Correspondence-driven plane-based M3C2 (PBM3C2) with pre-segmented planes

Implemented in: py4dgeo.pbm3c2

Implemented by

Xiaoyu Huang (@xyuhuang, Technical University of Munich) Ronald Tabernig (@tabernig, Heidelberg University) [simple nearest plane-based options]

Author(s) of the method Vivien Zahs, Lukas Winiwarter, Bernhard Höfle (Heidelberg University)

Original publication of the method Zahs, V., Winiwarter, L., Anders, K., Williams, J.G., Rutzinger, M. & Höfle, B. (2022): Correspondence-driven plane-based M3C2 for lower uncertainty in 3D topographic change quantification. ISPRS Journal of Photogrammetry and Remote Sensing, 183, pp. 541-559. DOI: 10.1016/j.isprsjprs.2021.11.018.

Method description

In this notebook, we present how the Correspondence-driven plane-based M3C2 (PB-M3C2, [Zahs et al., 2022] algorithm for point cloud distance computation using the py4dgeo package.

The concept and method of PBM3C2 are explained in this scientific talk:

In the current implementation of PBM3C2, a plane segmentation outside py4dgeo (e.g., using CloudCompare or other tools) is required. As PB-M3C2 is a learning algorithm, it requires user-labelled input data in the process, which can be created in graphical software, such as CloudCompare.

[1]:

import py4dgeo

import matplotlib.pyplot as plt
import numpy as np
import pandas as pd

from py4dgeo.util import find_file

In this notebook, we use a dataset of synthetic planes, which is downloaded from the py4dgeo data repository:

[2]:

# Fetch original test data
test_filename = "pbm3c2.zip"
original_file = find_file(test_filename)
print(f"File downloaded to: {original_file}")
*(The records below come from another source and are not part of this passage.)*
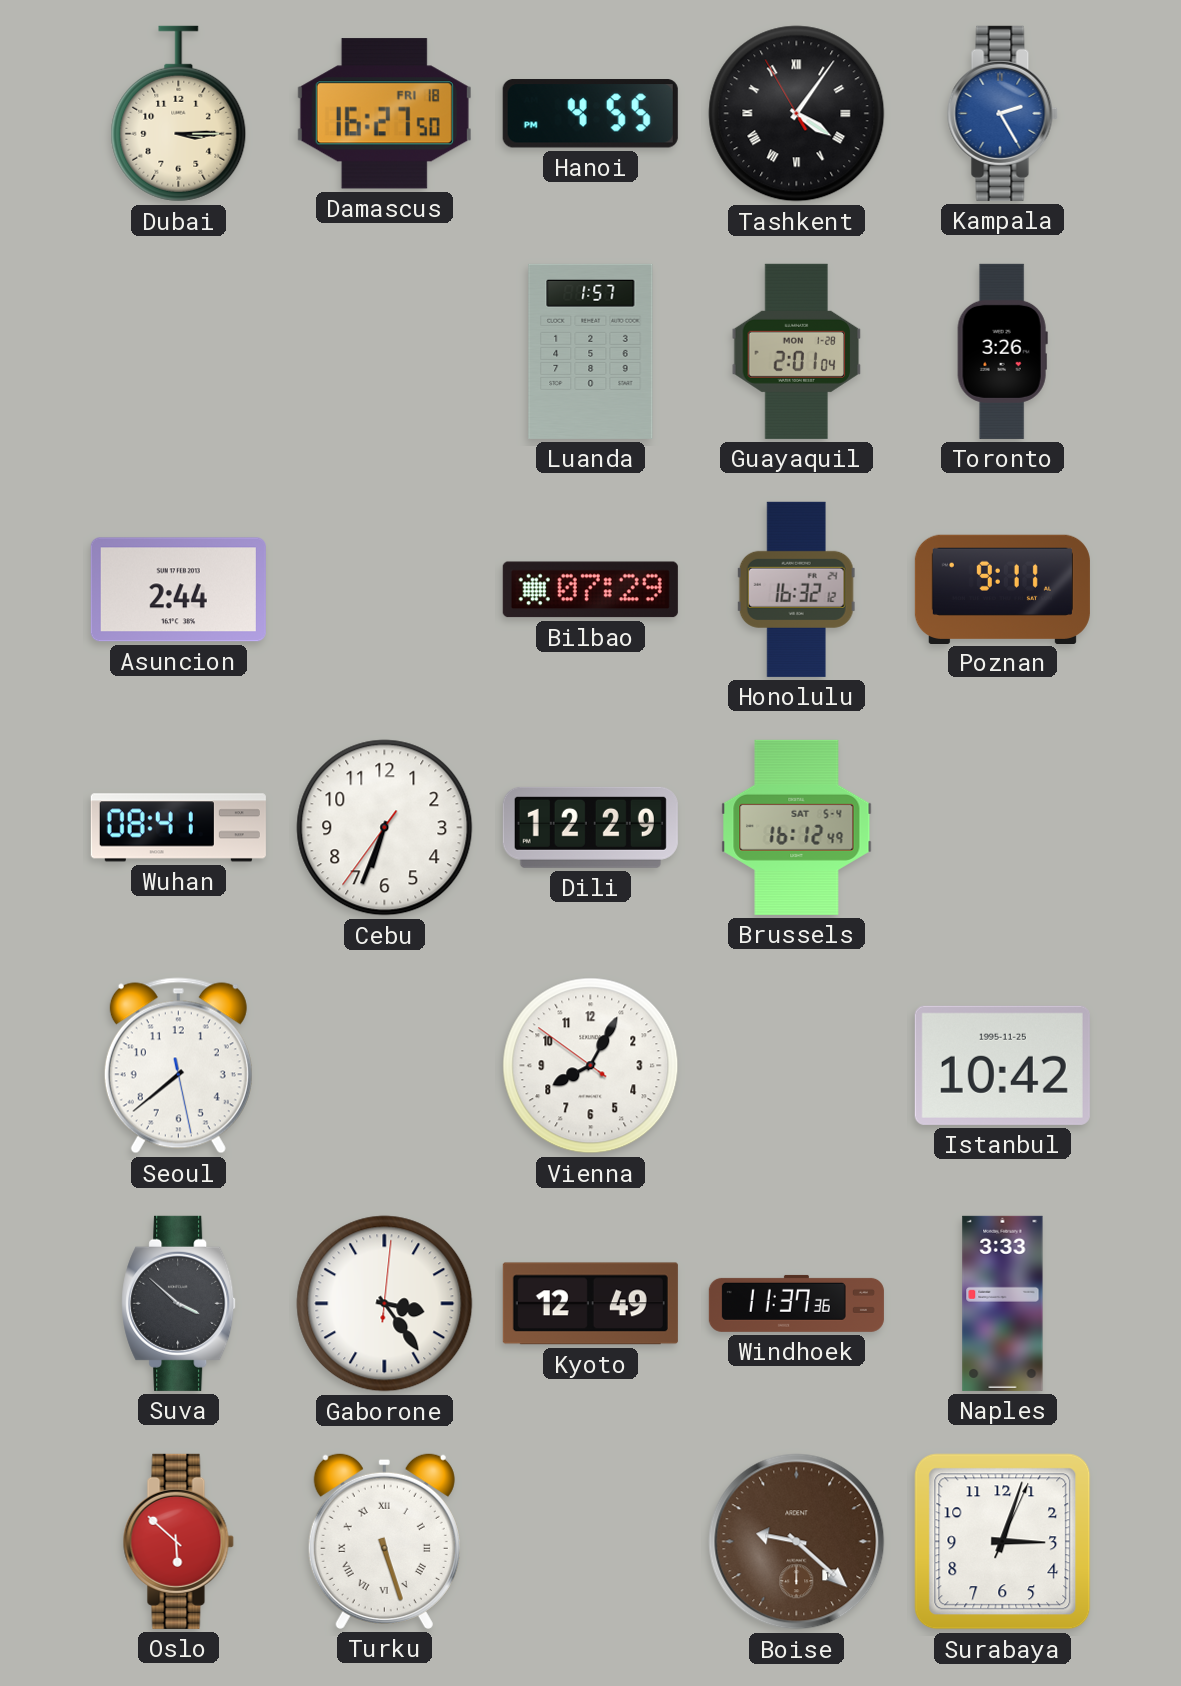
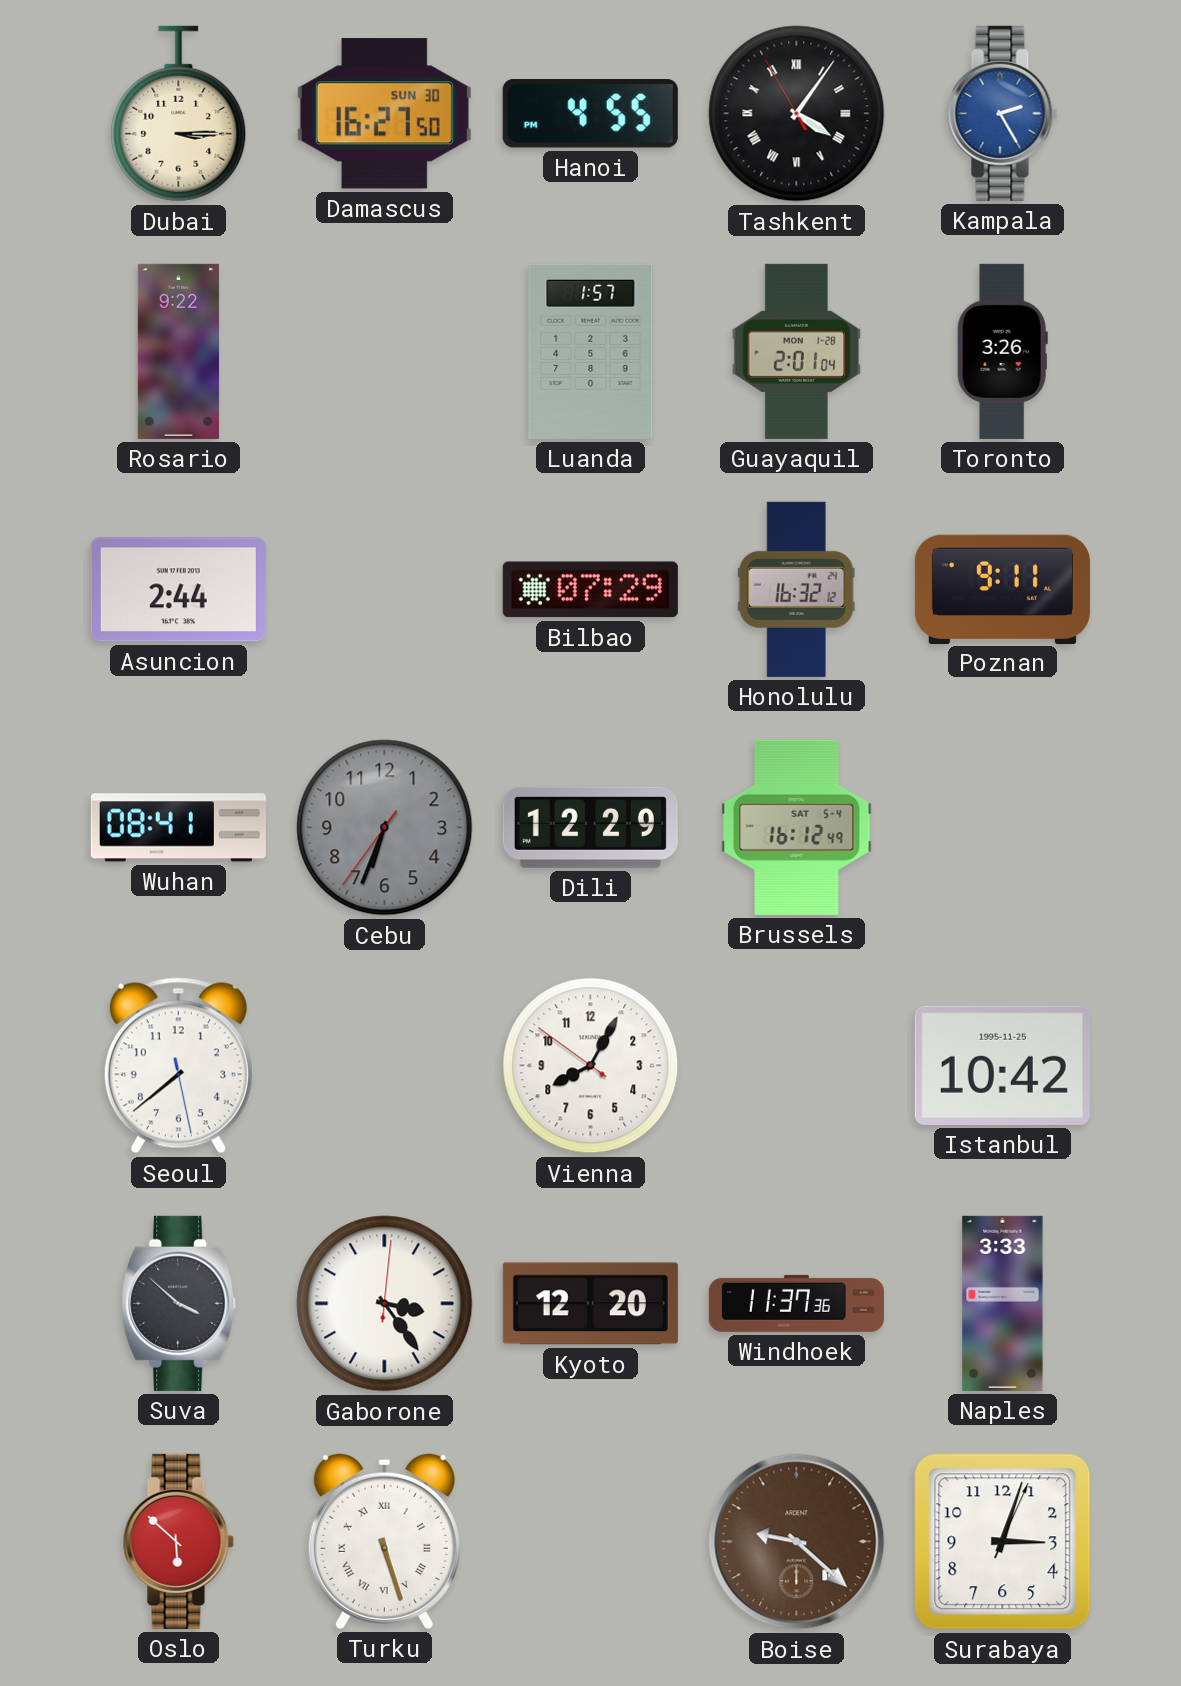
Damascus date: FRI 18 -> SUN 30
Rosario: none -> 9:22
Cebu dial: white -> grey
Kyoto: 12:49 -> 12:20
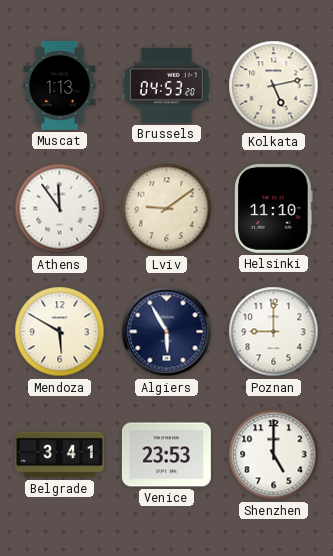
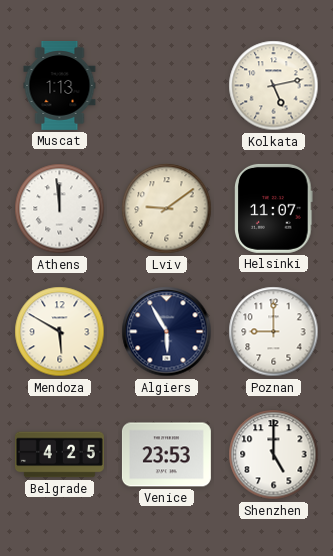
Brussels: 04:53 -> none
Athens: 11:54 -> 11:59
Helsinki: 11:10 -> 11:07
Belgrade: 3:41 -> 4:25
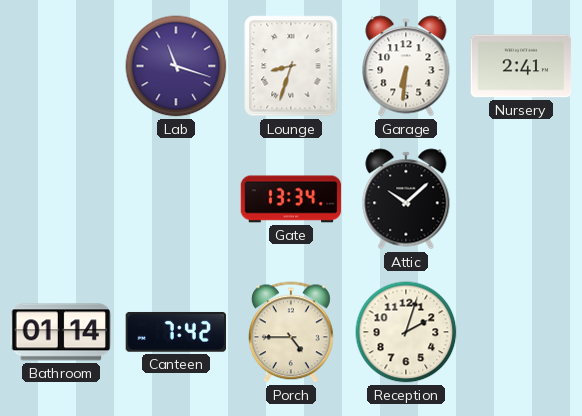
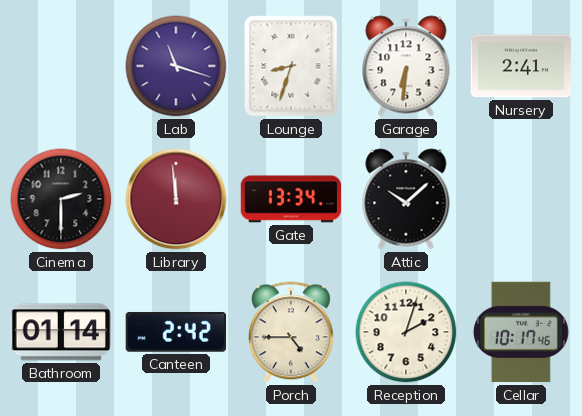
Cinema: none -> 2:30
Library: none -> 11:59
Canteen: 7:42 -> 2:42
Cellar: none -> 10:17
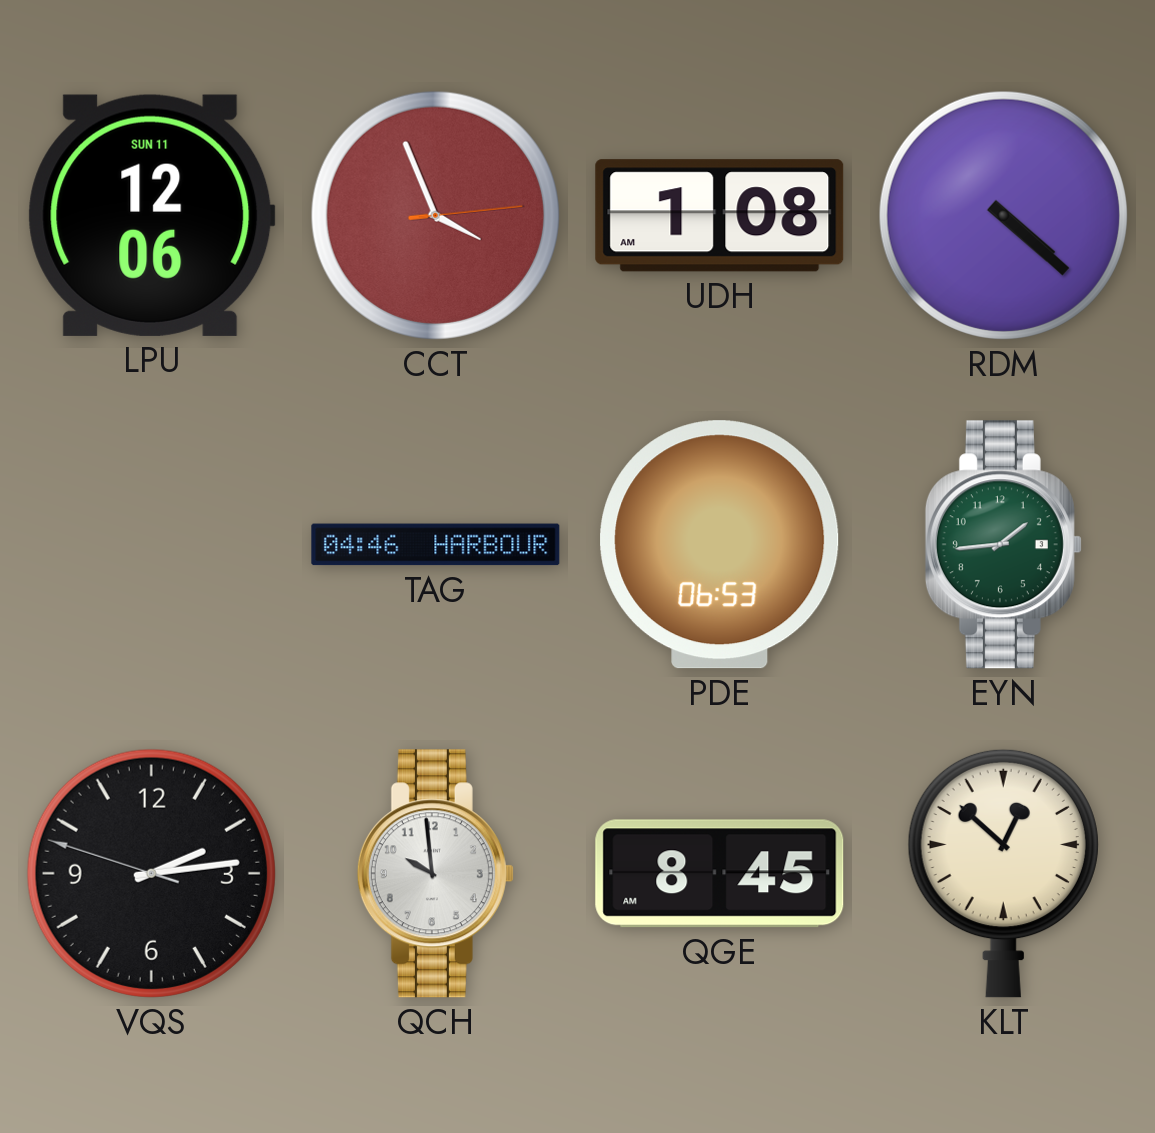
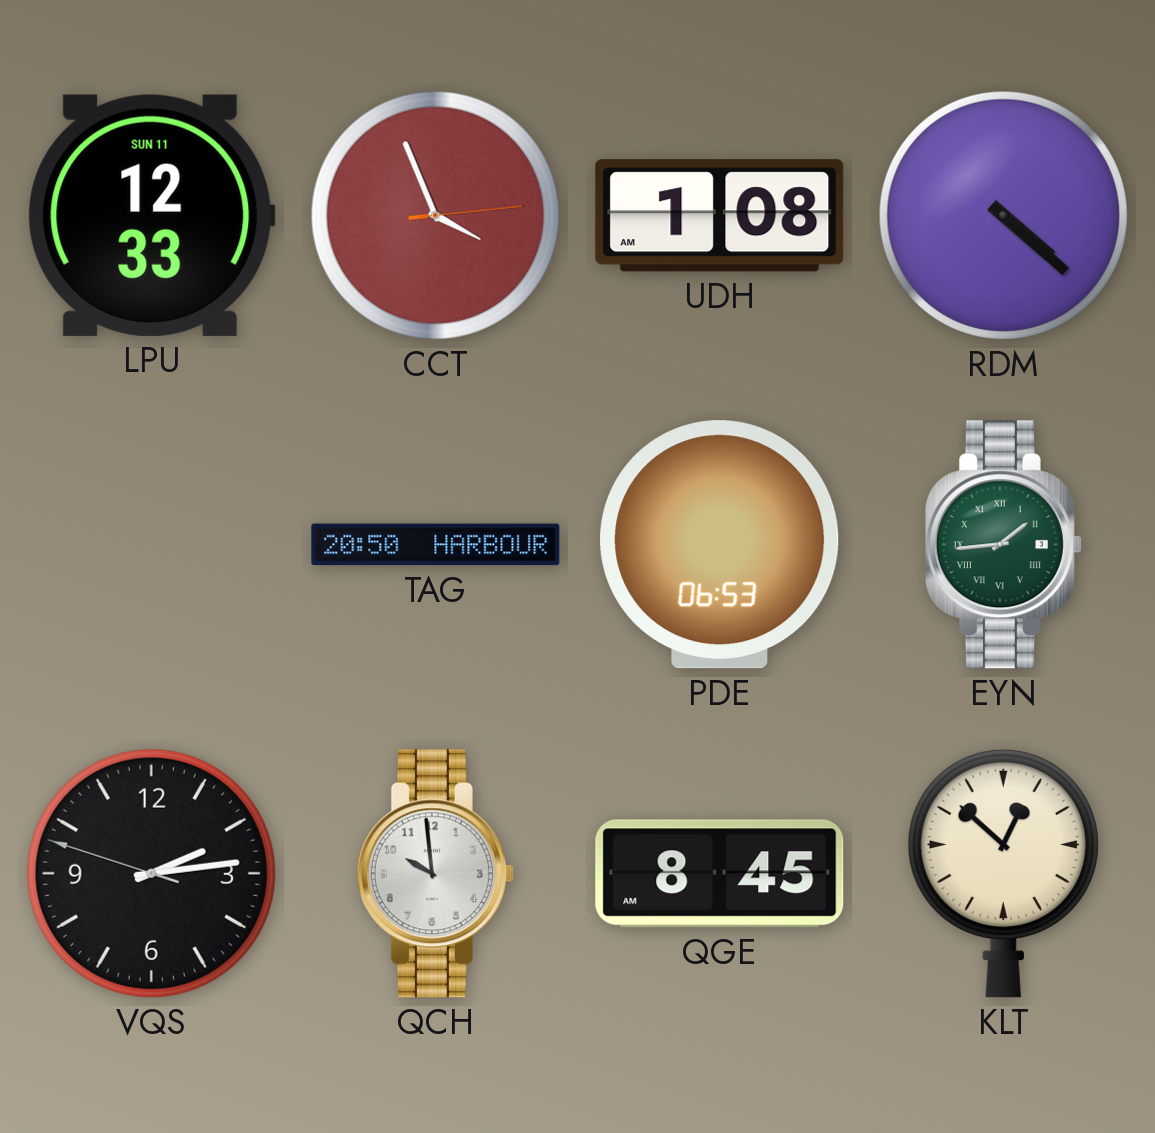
LPU: 12:06 -> 12:33
TAG: 04:46 -> 20:50
EYN numerals: Arabic -> Roman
File downloaded to: /home/docs/.cache/py4dgeo/pbm3c2.zip

We are reading the two input epochs from XYZ files which contain a total of four columns: X, Y and Z coordinates, as well a segment ID mapping each point to a plane and normal vector components in X, Y and Z. The read_from_xyz functionality allows us to read additional data columns through its additional_dimensions parameter. It is expecting a dictionary that maps the column index to a column name.

[3]:

epoch0 = py4dgeo.epoch.read_from_xyz(
    find_file("epoch0.xyz"),
    additional_dimensions={3: "segment_id", 4: "N_x", 5: "N_y", 6: "N_z"},
    delimiter=" ",
)
epoch1 = py4dgeo.epoch.read_from_xyz(
    find_file("epoch1.xyz"),
    additional_dimensions={3: "segment_id", 4: "N_x", 5: "N_y", 6: "N_z"},
    delimiter=" ",
)

[2026-06-24 19:30:39][INFO] Reading point cloud from file '/home/docs/.cache/py4dgeo/extracted/pbm3c2/epoch0.xyz'
[2026-06-24 19:30:40][INFO] Reading point cloud from file '/home/docs/.cache/py4dgeo/extracted/pbm3c2/epoch1.xyz'

The point cloud data we use here consists of 100 planar segments, with 70 used for training and 30 for application.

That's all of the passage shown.